(Work order): When you spot the word "button" in a line of the data below, copy that line.

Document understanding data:
· · · · · · ·
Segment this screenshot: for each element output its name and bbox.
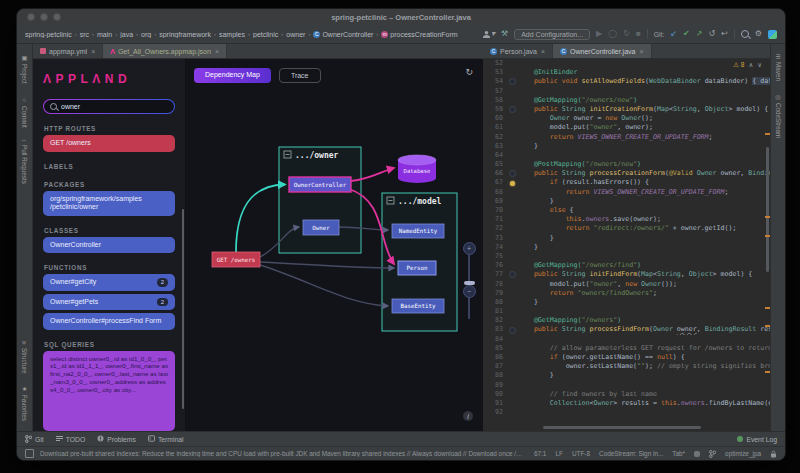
plugin-icon[interactable] — [768, 30, 777, 39]
code-line[interactable]: 63 } — [483, 142, 770, 151]
user-icon[interactable]: ▾ — [482, 30, 495, 39]
code-line[interactable]: 61 model.put("owner", owner); — [483, 123, 770, 132]
status-segment[interactable]: LF — [555, 450, 562, 457]
code-line[interactable]: 58 @GetMapping("/owners/new") — [483, 96, 770, 105]
dependency-map-button[interactable]: Dependency Map — [194, 68, 271, 83]
code-line[interactable]: 64 — [483, 151, 770, 160]
appmap-gutter-icon[interactable] — [509, 327, 516, 334]
code-line[interactable]: 73 } — [483, 234, 770, 243]
breadcrumb-item[interactable]: mprocessCreationForm — [381, 31, 457, 38]
sidebar-item[interactable]: Owner#getCity2 — [43, 274, 175, 291]
tab-ownercontroller-java[interactable]: COwnerController.java× — [553, 44, 651, 58]
status-segment[interactable]: 67:1 — [534, 450, 546, 457]
code-line[interactable]: 92 — [483, 408, 770, 417]
node-person[interactable]: Person — [398, 261, 436, 275]
stripe-item-pull-requests[interactable]: ↕Pull Requests — [21, 139, 28, 184]
intention-bulb-icon[interactable] — [510, 181, 515, 186]
git-branch-name[interactable]: optimize_jpa — [725, 450, 761, 457]
code-line[interactable]: 68 return VIEWS_OWNER_CREATE_OR_UPDATE_F… — [483, 188, 770, 197]
code-line[interactable]: 59 public String initCreationForm(Map<St… — [483, 105, 770, 114]
code-line[interactable]: 60 Owner owner = new Owner(); — [483, 114, 770, 123]
zoom-slider[interactable]: + − — [463, 242, 475, 298]
code-line[interactable]: 79 return "owners/findOwners"; — [483, 289, 770, 298]
toolwindow-button-terminal[interactable]: Terminal — [148, 435, 184, 443]
dependency-graph[interactable]: .../owner .../model — [186, 59, 483, 431]
toolwindow-button-git[interactable]: Git — [25, 435, 44, 444]
status-message[interactable]: Download pre-built shared indexes: Reduc… — [40, 450, 524, 457]
sidebar-item[interactable]: OwnerController#processFind Form — [43, 313, 175, 330]
prev-problem-icon[interactable]: ∧ — [748, 61, 753, 69]
appmap-gutter-icon[interactable] — [509, 170, 516, 177]
tab-get-all-owners-appmap-json[interactable]: ΛGet_All_Owners.appmap.json× — [103, 44, 227, 58]
sidebar-item[interactable]: GET /owners — [43, 135, 175, 152]
code-line[interactable]: 76 @GetMapping("/owners/find") — [483, 261, 770, 270]
editor-horizontal-scrollbar[interactable] — [543, 426, 701, 429]
close-icon[interactable]: × — [91, 48, 95, 55]
breadcrumb-item[interactable]: petclinic — [253, 31, 278, 38]
git-commit-icon[interactable]: ✔ — [683, 30, 690, 38]
code-line[interactable]: 85 // allow parameterless GET request fo… — [483, 344, 770, 353]
code-line[interactable]: 53 @InitBinder — [483, 68, 770, 77]
appmap-gutter-icon[interactable] — [509, 78, 516, 85]
stripe-item-commit[interactable]: ○Commit — [21, 96, 28, 128]
code-line[interactable]: 52 — [483, 59, 770, 68]
code-line[interactable]: 87 owner.setLastName(""); // empty strin… — [483, 362, 770, 371]
stripe-item-project[interactable]: ▣Project — [21, 54, 28, 84]
code-line[interactable]: 82 @GetMapping("/owners") — [483, 316, 770, 325]
settings-gear-icon[interactable]: ⚙ — [755, 30, 762, 38]
code-line[interactable]: 57 — [483, 87, 770, 96]
owner-package-container[interactable]: .../owner — [279, 147, 361, 253]
node-ownercontroller[interactable]: OwnerController — [289, 177, 351, 192]
code-line[interactable]: 89 — [483, 381, 770, 390]
sidebar-item[interactable]: OwnerController — [43, 237, 175, 254]
code-line[interactable]: 81 — [483, 307, 770, 316]
code-line[interactable]: 65 @PostMapping("/owners/new") — [483, 160, 770, 169]
code-line[interactable]: 77 public String initFindForm(Map<String… — [483, 270, 770, 279]
next-problem-icon[interactable]: ∨ — [757, 61, 762, 69]
code-line[interactable]: 83 public String processFindForm(Owner o… — [483, 325, 770, 334]
refresh-icon[interactable]: ↻ — [465, 67, 473, 77]
close-icon[interactable]: × — [541, 48, 545, 55]
tab-person-java[interactable]: CPerson.java× — [483, 44, 553, 58]
tab-appmap-yml[interactable]: appmap.yml× — [33, 44, 103, 58]
breadcrumb-item[interactable]: spring-petclinic — [25, 31, 72, 38]
node-baseentity[interactable]: BaseEntity — [392, 299, 444, 313]
close-icon[interactable]: × — [639, 48, 643, 55]
code-line[interactable]: 80 } — [483, 298, 770, 307]
stripe-item-codestream[interactable]: ◎CodeStream — [775, 93, 782, 138]
code-line[interactable]: 69 } — [483, 197, 770, 206]
layout-icon[interactable] — [25, 449, 34, 458]
trace-button[interactable]: Trace — [279, 68, 321, 83]
appmap-gutter-icon[interactable] — [509, 271, 516, 278]
breadcrumb-item[interactable]: org — [141, 31, 151, 38]
sidebar-item[interactable]: org/springframework/samples /petclinic/o… — [43, 191, 175, 216]
add-configuration-button[interactable]: Add Configuration... — [514, 29, 590, 40]
node-database[interactable]: Database — [398, 155, 436, 183]
code-line[interactable]: 70 else { — [483, 206, 770, 215]
status-segment[interactable]: Tab* — [672, 450, 685, 457]
sidebar-item[interactable]: Owner#getPets2 — [43, 294, 175, 311]
breadcrumb-item[interactable]: src — [80, 31, 89, 38]
search-input[interactable] — [61, 103, 168, 110]
code-editor[interactable]: ⚠ 8 ∧ ∨ 5253 @InitBinder54 public void s… — [483, 59, 770, 431]
breadcrumb-item[interactable]: COwnerController — [313, 31, 373, 38]
code-line[interactable]: 75 — [483, 252, 770, 261]
breadcrumb-item[interactable]: owner — [286, 31, 305, 38]
panel-scrollbar[interactable] — [182, 209, 184, 409]
zoom-handle[interactable] — [464, 281, 475, 285]
zoom-in-button[interactable]: + — [463, 242, 476, 255]
code-line[interactable]: 90 // find owners by last name — [483, 390, 770, 399]
breadcrumb-item[interactable]: java — [120, 31, 133, 38]
build-hammer-icon[interactable]: ⚒ — [501, 30, 508, 38]
stripe-item-favorites[interactable]: ★Favorites — [21, 385, 28, 421]
breadcrumb-item[interactable]: springframework — [159, 31, 211, 38]
search-icon[interactable] — [741, 30, 749, 38]
lock-icon[interactable] — [770, 450, 777, 458]
rollback-icon[interactable]: ↩ — [721, 30, 728, 38]
toolwindow-button-todo[interactable]: TODO — [56, 435, 86, 443]
zoom-out-button[interactable]: − — [463, 285, 476, 298]
stripe-item-maven[interactable]: mMaven — [775, 54, 782, 81]
close-icon[interactable]: × — [215, 48, 219, 55]
stripe-item-structure[interactable]: ≡Structure — [21, 341, 28, 373]
code-line[interactable]: 88 } — [483, 371, 770, 380]
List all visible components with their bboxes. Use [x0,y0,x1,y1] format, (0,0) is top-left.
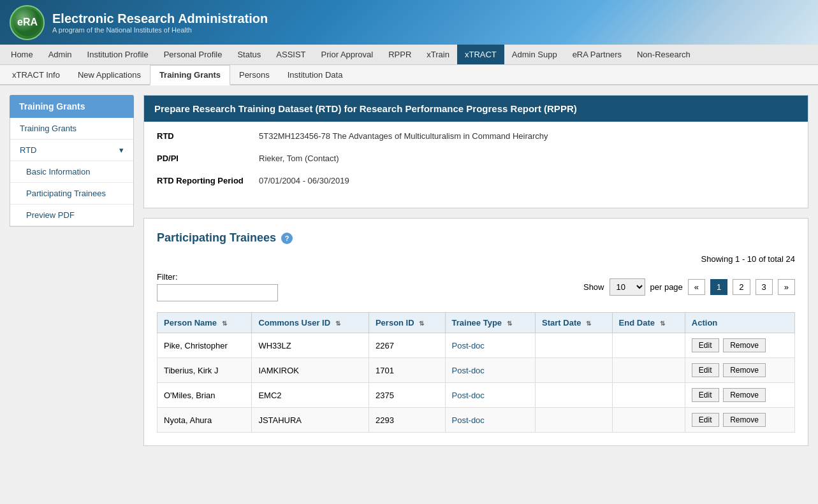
cell-action-0: Edit Remove [685,333,794,358]
cell-trainee-type-1: Post-doc [445,358,536,383]
col-person-name[interactable]: Person Name ⇅ [157,313,252,333]
tab-institution-data[interactable]: Institution Data [279,66,352,84]
tab-xtract-info[interactable]: xTRACT Info [3,66,69,84]
trainees-table: Person Name ⇅ Commons User ID ⇅ Person I… [157,312,795,433]
col-commons-label: Commons User ID [258,318,330,328]
col-commons-user-id[interactable]: Commons User ID ⇅ [252,313,369,333]
remove-btn-1[interactable]: Remove [723,363,766,377]
rtd-row-reporting: RTD Reporting Period 07/01/2004 - 06/30/… [157,176,795,185]
page-next-btn[interactable]: » [778,279,795,295]
edit-btn-2[interactable]: Edit [692,388,719,402]
sidebar-item-training-grants[interactable]: Training Grants [10,118,133,140]
table-row: O'Miles, Brian EMC2 2375 Post-doc Edit R… [157,383,795,408]
sidebar-rtd-label: RTD [20,145,36,155]
nav-rppr[interactable]: RPPR [381,45,419,64]
col-trainee-type-label: Trainee Type [452,318,502,328]
nav-primary: Home Admin Institution Profile Personal … [0,45,818,65]
rtd-value: 5T32MH123456-78 The Advantages of Multic… [259,131,548,141]
cell-person-id-3: 2293 [369,408,445,433]
trainee-type-link-0[interactable]: Post-doc [452,341,485,350]
logo-text: Electronic Research Administration A pro… [52,11,268,34]
col-start-date[interactable]: Start Date ⇅ [536,313,613,333]
page-prev-btn[interactable]: « [688,279,705,295]
nav-secondary: xTRACT Info New Applications Training Gr… [0,65,818,85]
cell-name-3: Nyota, Ahura [157,408,252,433]
remove-btn-3[interactable]: Remove [723,413,766,427]
cell-commons-id-2: EMC2 [252,383,369,408]
remove-btn-2[interactable]: Remove [723,388,766,402]
tab-persons[interactable]: Persons [230,66,279,84]
remove-btn-0[interactable]: Remove [723,338,766,352]
per-page-label: per page [650,282,683,292]
logo-container: eRA Electronic Research Administration A… [10,5,268,40]
cell-end-date-3 [612,408,685,433]
trainee-type-link-2[interactable]: Post-doc [452,391,485,400]
tab-training-grants[interactable]: Training Grants [150,65,230,85]
nav-assist[interactable]: ASSIST [268,45,313,64]
page-3-btn[interactable]: 3 [756,279,773,295]
sort-icon-end-date: ⇅ [660,320,665,327]
header: eRA Electronic Research Administration A… [0,0,818,45]
chevron-down-icon: ▾ [119,145,124,155]
sidebar-item-rtd[interactable]: RTD ▾ [10,140,133,161]
cell-end-date-0 [612,333,685,358]
cell-trainee-type-0: Post-doc [445,333,536,358]
edit-btn-0[interactable]: Edit [692,338,719,352]
nav-prior-approval[interactable]: Prior Approval [314,45,381,64]
tab-new-applications[interactable]: New Applications [69,66,150,84]
nav-xtrain[interactable]: xTrain [419,45,457,64]
help-icon[interactable]: ? [281,233,293,244]
sort-icon-start-date: ⇅ [586,320,591,327]
nav-admin[interactable]: Admin [41,45,80,64]
trainee-type-link-1[interactable]: Post-doc [452,366,485,375]
rtd-panel: Prepare Research Training Dataset (RTD) … [143,95,808,208]
sidebar-item-preview-pdf[interactable]: Preview PDF [10,205,133,226]
sidebar: Training Grants Training Grants RTD ▾ Ba… [10,95,134,446]
col-end-date-label: End Date [619,318,655,328]
app-subtitle: A program of the National Institutes of … [52,26,268,34]
filter-section: Filter: [157,272,278,301]
reporting-value: 07/01/2004 - 06/30/2019 [259,176,349,185]
nav-status[interactable]: Status [230,45,268,64]
table-row: Tiberius, Kirk J IAMKIROK 1701 Post-doc … [157,358,795,383]
col-person-name-label: Person Name [164,318,217,328]
pdpi-label: PD/PI [157,154,259,163]
table-controls: Filter: Show 10 25 50 100 per page « [157,269,795,305]
col-trainee-type[interactable]: Trainee Type ⇅ [445,313,536,333]
filter-input[interactable] [157,284,278,301]
cell-person-id-2: 2375 [369,383,445,408]
col-person-id[interactable]: Person ID ⇅ [369,313,445,333]
cell-trainee-type-3: Post-doc [445,408,536,433]
pdpi-value: Rieker, Tom (Contact) [259,154,339,163]
cell-end-date-1 [612,358,685,383]
cell-commons-id-0: WH33LZ [252,333,369,358]
nav-xtract[interactable]: xTRACT [457,45,504,64]
cell-name-2: O'Miles, Brian [157,383,252,408]
cell-person-id-1: 1701 [369,358,445,383]
col-end-date[interactable]: End Date ⇅ [612,313,685,333]
cell-action-3: Edit Remove [685,408,794,433]
cell-start-date-3 [536,408,613,433]
nav-institution-profile[interactable]: Institution Profile [80,45,156,64]
nav-personal-profile[interactable]: Personal Profile [156,45,230,64]
rtd-label: RTD [157,131,259,141]
sort-icon-commons: ⇅ [335,320,340,327]
nav-era-partners[interactable]: eRA Partners [565,45,629,64]
trainee-type-link-3[interactable]: Post-doc [452,415,485,425]
edit-btn-3[interactable]: Edit [692,413,719,427]
nav-home[interactable]: Home [3,45,41,64]
edit-btn-1[interactable]: Edit [692,363,719,377]
table-row: Nyota, Ahura JSTAHURA 2293 Post-doc Edit… [157,408,795,433]
pagination-controls: Show 10 25 50 100 per page « 1 2 3 » [583,278,795,296]
trainees-title-text: Participating Trainees [157,231,276,245]
nav-non-research[interactable]: Non-Research [629,45,698,64]
col-action: Action [685,313,794,333]
cell-start-date-0 [536,333,613,358]
app-name: Electronic Research Administration [52,11,268,26]
nav-admin-supp[interactable]: Admin Supp [504,45,565,64]
per-page-select[interactable]: 10 25 50 100 [610,278,645,296]
page-2-btn[interactable]: 2 [733,279,750,295]
sidebar-item-participating-trainees[interactable]: Participating Trainees [10,183,133,205]
sidebar-item-basic-info[interactable]: Basic Information [10,161,133,183]
page-1-btn[interactable]: 1 [710,279,727,295]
· · · · · · ·
(Answer to this exercise):
dependency-map-button[interactable]: Dependency Map — [194, 68, 271, 83]
toolwindow-button-terminal[interactable]: Terminal — [148, 435, 184, 443]
toolwindow-button-git[interactable]: Git — [25, 435, 44, 444]
trace-button[interactable]: Trace — [279, 68, 321, 83]
add-configuration-button[interactable]: Add Configuration... — [514, 29, 590, 40]
zoom-in-button[interactable]: + — [463, 242, 476, 255]
toolwindow-button-todo[interactable]: TODO — [56, 435, 86, 443]
zoom-out-button[interactable]: − — [463, 285, 476, 298]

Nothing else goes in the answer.